The SPHY model uses the degree-day model for snowmelt to calculate the daily potential snowmelt amount:

$$A_{pot,t}=\{\begin{array}{c}{T}_{avg,t}·DD{F}_S, T_{avg,t}>0\\ 0, T_{avg,t}\le 0\end{array}$$

(9)

where A_pot,t is the potential snowmelt amount on day t (mm), and DDF_S is the DDF for snow cover (mm·°C⁻¹·d⁻¹).

The actual snowmelt quantity is limited by the amount of snow cover at the end of the previous day:

$$A_{act,t}=min \left(A_{pot,t},S{S}_{t-1}\right)$$

(10)

where A_act,t is the actual snowmelt amount on day t (mm), and SS_t-1 is the snow storage amount on day t⁻¹ (mm).

According to the actual snowmelt amount and snowfall amount, the snow cover on day t − 1 is updated to that for day t.
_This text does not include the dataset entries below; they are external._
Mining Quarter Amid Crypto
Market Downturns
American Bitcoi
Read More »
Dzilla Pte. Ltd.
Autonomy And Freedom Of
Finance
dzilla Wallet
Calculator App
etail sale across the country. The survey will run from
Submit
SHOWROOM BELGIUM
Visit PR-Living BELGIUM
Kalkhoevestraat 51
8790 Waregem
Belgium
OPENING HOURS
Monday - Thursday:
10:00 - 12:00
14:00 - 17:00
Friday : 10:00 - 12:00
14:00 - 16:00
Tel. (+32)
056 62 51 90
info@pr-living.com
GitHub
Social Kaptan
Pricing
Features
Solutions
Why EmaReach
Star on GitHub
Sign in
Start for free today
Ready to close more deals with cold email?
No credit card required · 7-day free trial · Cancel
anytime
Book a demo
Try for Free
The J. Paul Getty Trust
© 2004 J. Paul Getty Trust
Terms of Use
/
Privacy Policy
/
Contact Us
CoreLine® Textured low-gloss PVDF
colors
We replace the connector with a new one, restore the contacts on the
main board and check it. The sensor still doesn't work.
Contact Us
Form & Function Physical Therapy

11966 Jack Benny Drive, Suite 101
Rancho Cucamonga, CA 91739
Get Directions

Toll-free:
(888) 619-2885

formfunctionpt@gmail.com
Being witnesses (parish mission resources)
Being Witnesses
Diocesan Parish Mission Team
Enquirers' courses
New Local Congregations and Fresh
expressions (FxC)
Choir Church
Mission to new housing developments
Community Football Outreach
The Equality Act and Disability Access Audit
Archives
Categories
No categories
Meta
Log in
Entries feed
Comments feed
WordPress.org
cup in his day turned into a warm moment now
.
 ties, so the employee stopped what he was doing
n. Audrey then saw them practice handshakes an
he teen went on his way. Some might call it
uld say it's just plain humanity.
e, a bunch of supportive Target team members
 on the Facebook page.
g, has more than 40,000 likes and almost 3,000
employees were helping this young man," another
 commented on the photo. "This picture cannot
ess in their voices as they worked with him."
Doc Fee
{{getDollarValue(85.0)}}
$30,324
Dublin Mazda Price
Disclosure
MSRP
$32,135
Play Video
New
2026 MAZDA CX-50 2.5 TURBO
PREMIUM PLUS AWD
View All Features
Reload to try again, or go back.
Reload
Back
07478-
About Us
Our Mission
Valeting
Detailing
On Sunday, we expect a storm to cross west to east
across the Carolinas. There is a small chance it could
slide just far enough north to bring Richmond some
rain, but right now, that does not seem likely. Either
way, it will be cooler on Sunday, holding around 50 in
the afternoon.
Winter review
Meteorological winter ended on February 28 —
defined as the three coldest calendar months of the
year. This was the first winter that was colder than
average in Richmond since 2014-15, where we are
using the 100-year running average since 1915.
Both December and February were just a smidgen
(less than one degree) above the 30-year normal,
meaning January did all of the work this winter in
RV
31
When the temperature drops below the melting point of snow, the refrozen snow meltwater on day t − 1 is added to the snowbank:

$$S{S}_t=\{\begin{array}{c}S{S}_{t-1}+P_{s,t}+SS{W}_{t-1}, T_{avg,t}<0\\ S{S}_{t-1}+P_{s,t}-A_{act,t}, T_{avg,t}\ge 0\end{array}$$

(11)

where SSW_t−1 is the amount of refrozen meltwater on day t − 1 (mm).

The maximum amount of refrozen meltwater SSWmax (mm) is limited by the thickness of the snow cover. The total snow cover SST (mm) is composed of snow cover and refrozen meltwater:

$$SS{T}_t=\left(S{S}_t+SS{W}_t\right)· \left(1-GlacF\right)$$

(12)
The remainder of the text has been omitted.